Campus Event Calendar

Event Entry

What and Who

Boolean Matrix Factorizations and Data Mining

Pauli Miettinen
Max-Planck-Institut für Informatik - D5
Joint MPI-INF/MPI-SWS Lecture Series
AG 1, AG 2, AG 3, AG 4, AG 5, SWS, RG1, MMCI  
MPI Audience

Date, Time and Location

Wednesday, 6 February 2013
60 Minutes
E1 5


Boolean matrix factorization represents given binary

matrix as a Boolean product of two (possibly smaller)
binary matrices. It is a powerful tool that has found
applications in varied fields like psychometrics,
extremal combinatorics, communication complexity,
and logic circuit design.

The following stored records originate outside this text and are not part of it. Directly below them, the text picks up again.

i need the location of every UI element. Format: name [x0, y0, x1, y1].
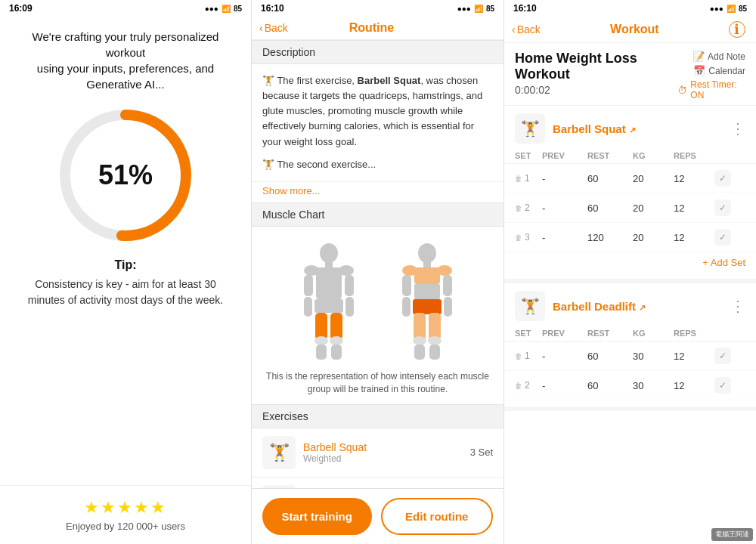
exercise-sets-squat: 3 Set	[470, 447, 493, 458]
external-link-icon: ↗	[629, 125, 636, 134]
description-para-2: 🏋️ The second exercise...	[262, 157, 493, 172]
exercise-type-squat: Weighted	[303, 453, 463, 464]
squat-set-row-3: 🗑 3 - 120 20 12 ✓	[504, 223, 756, 252]
kg-3: 20	[633, 232, 674, 243]
svg-rect-4	[316, 267, 342, 299]
tip-section: Tip: Consistency is key - aim for at lea…	[15, 258, 236, 308]
svg-rect-13	[330, 313, 342, 340]
back-button-workout[interactable]: ‹ Back	[512, 23, 541, 36]
svg-rect-11	[314, 299, 343, 313]
add-note-action[interactable]: 📝 Add Note	[692, 51, 745, 62]
svg-rect-3	[325, 261, 333, 267]
prev-1: -	[542, 173, 587, 184]
deadlift-check-1[interactable]: ✓	[714, 348, 731, 364]
squat-name[interactable]: Barbell Squat ↗	[553, 122, 723, 135]
set-num-3: 🗑 3	[515, 232, 542, 243]
workout-nav-title: Workout	[610, 23, 659, 36]
svg-point-14	[314, 336, 328, 345]
col-reps-d: REPS	[674, 329, 714, 338]
chevron-left-icon-3: ‹	[512, 23, 516, 36]
body-front-svg	[287, 242, 370, 363]
workout-nav-bar: ‹ Back Workout ℹ	[504, 17, 756, 43]
body-back-svg	[386, 242, 469, 363]
muscle-figures	[262, 242, 493, 363]
routine-scroll[interactable]: Description 🏋️ The first exercise, Barbe…	[252, 40, 503, 488]
chevron-left-icon: ‹	[259, 22, 263, 34]
external-link-icon-2: ↗	[639, 303, 646, 312]
workout-action-buttons: 📝 Add Note 📅 Calendar ⏱ Rest Timer: ON	[677, 51, 745, 100]
svg-point-23	[437, 265, 452, 276]
exercise-item[interactable]: 🏋️ Barbell Squat Weighted 3 Set	[252, 428, 503, 478]
info-button[interactable]: ℹ	[729, 21, 745, 38]
squat-header: 🏋️ Barbell Squat ↗ ⋮	[504, 106, 756, 148]
time-1: 16:09	[9, 3, 33, 14]
routine-nav-bar: ‹ Back Routine	[252, 17, 503, 40]
exercise-info-squat: Barbell Squat Weighted	[303, 441, 463, 464]
check-1[interactable]: ✓	[714, 170, 731, 187]
kg-2: 20	[633, 202, 674, 214]
col-set-d: SET	[515, 329, 542, 338]
start-training-button[interactable]: Start training	[262, 498, 372, 535]
squat-thumb: 🏋️	[515, 113, 545, 144]
muscle-chart-header: Muscle Chart	[252, 202, 503, 227]
routine-footer: Start training Edit routine	[252, 488, 503, 544]
deadlift-set-num-2: 🗑 2	[515, 380, 542, 391]
panel-generating: 16:09 ●●● 📶 85 We're crafting your truly…	[0, 0, 252, 544]
reps-2: 12	[674, 202, 714, 214]
rest-1: 60	[587, 173, 633, 184]
svg-rect-20	[414, 267, 440, 284]
svg-point-22	[402, 265, 417, 276]
sets-header-squat: SET PREV REST KG REPS	[504, 148, 756, 164]
deadlift-check-2[interactable]: ✓	[714, 377, 731, 394]
progress-percentage: 51%	[98, 159, 153, 191]
deadlift-kg-2: 30	[633, 380, 674, 391]
more-options-squat[interactable]: ⋮	[730, 119, 745, 138]
exercises-header: Exercises	[252, 404, 503, 428]
exercise-item-deadlift[interactable]: 🏋️ Barbell Deadlift 3 Set	[252, 478, 503, 488]
calendar-icon: 📅	[693, 65, 705, 76]
tip-label: Tip:	[15, 258, 236, 272]
deadlift-set-num-1: 🗑 1	[515, 351, 542, 361]
svg-rect-33	[414, 345, 425, 360]
status-icons-1: ●●● 📶 85	[205, 5, 242, 13]
signal-icon-1: ●●●	[205, 5, 218, 13]
deadlift-name[interactable]: Barbell Deadlift ↗	[553, 300, 723, 313]
col-rest-d: REST	[587, 329, 633, 338]
exercises-list: 🏋️ Barbell Squat Weighted 3 Set 🏋️ Barbe…	[252, 428, 503, 488]
status-bar-3: 16:10 ●●● 📶 85	[504, 0, 756, 17]
panel-routine: 16:10 ●●● 📶 85 ‹ Back Routine Descriptio…	[252, 0, 504, 544]
back-button-routine[interactable]: ‹ Back	[259, 22, 288, 34]
description-body: 🏋️ The first exercise, Barbell Squat, wa…	[252, 64, 503, 182]
svg-rect-25	[443, 275, 452, 296]
squat-set-row: 🗑 1 - 60 20 12 ✓	[504, 164, 756, 193]
more-options-deadlift[interactable]: ⋮	[730, 297, 745, 315]
timer-icon: ⏱	[677, 85, 687, 96]
svg-rect-10	[345, 297, 354, 317]
svg-rect-9	[304, 297, 312, 317]
battery-icon-1: 85	[234, 5, 242, 13]
show-more-button[interactable]: Show more...	[252, 182, 503, 202]
deadlift-set-row-2: 🗑 2 - 60 30 12 ✓	[504, 371, 756, 400]
exercise-block-deadlift: 🏋️ Barbell Deadlift ↗ ⋮ SET PREV REST KG…	[504, 283, 756, 411]
add-set-squat[interactable]: + Add Set	[504, 252, 756, 273]
workout-scroll[interactable]: 🏋️ Barbell Squat ↗ ⋮ SET PREV REST KG RE…	[504, 106, 756, 544]
svg-rect-27	[444, 297, 452, 317]
wifi-icon-2: 📶	[474, 5, 483, 13]
check-3[interactable]: ✓	[714, 229, 731, 246]
squat-set-row-2: 🗑 2 - 60 20 12 ✓	[504, 193, 756, 223]
description-para-1: 🏋️ The first exercise, Barbell Squat, wa…	[262, 73, 493, 150]
deadlift-prev-2: -	[542, 380, 587, 391]
signal-icon-2: ●●●	[457, 5, 471, 13]
deadlift-rest-2: 60	[587, 380, 633, 391]
col-done	[714, 151, 737, 160]
col-reps: REPS	[674, 151, 714, 160]
col-prev-d: PREV	[542, 329, 587, 338]
status-icons-3: ●●● 📶 85	[710, 5, 747, 13]
rest-timer-action[interactable]: ⏱ Rest Timer: ON	[677, 79, 745, 100]
generating-content: We're crafting your truly personalized w…	[0, 17, 251, 485]
edit-routine-button[interactable]: Edit routine	[381, 498, 494, 535]
check-2[interactable]: ✓	[714, 199, 731, 216]
calendar-action[interactable]: 📅 Calendar	[693, 65, 745, 76]
svg-rect-17	[331, 345, 342, 360]
prev-3: -	[542, 232, 587, 243]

In this talk we will
approach Boolean matrix factorizations from data
miner's perspective. In data mining, Boolean matrix
factorizations can be seen as a logical continuation
of a line of research starting from the frequent itemset
mining and extending to the modern pattern set mining
algorithms. Unlike many of the other fields, in data
mining the interest is chiefly on approximate
factorizations for better handling of noisy data.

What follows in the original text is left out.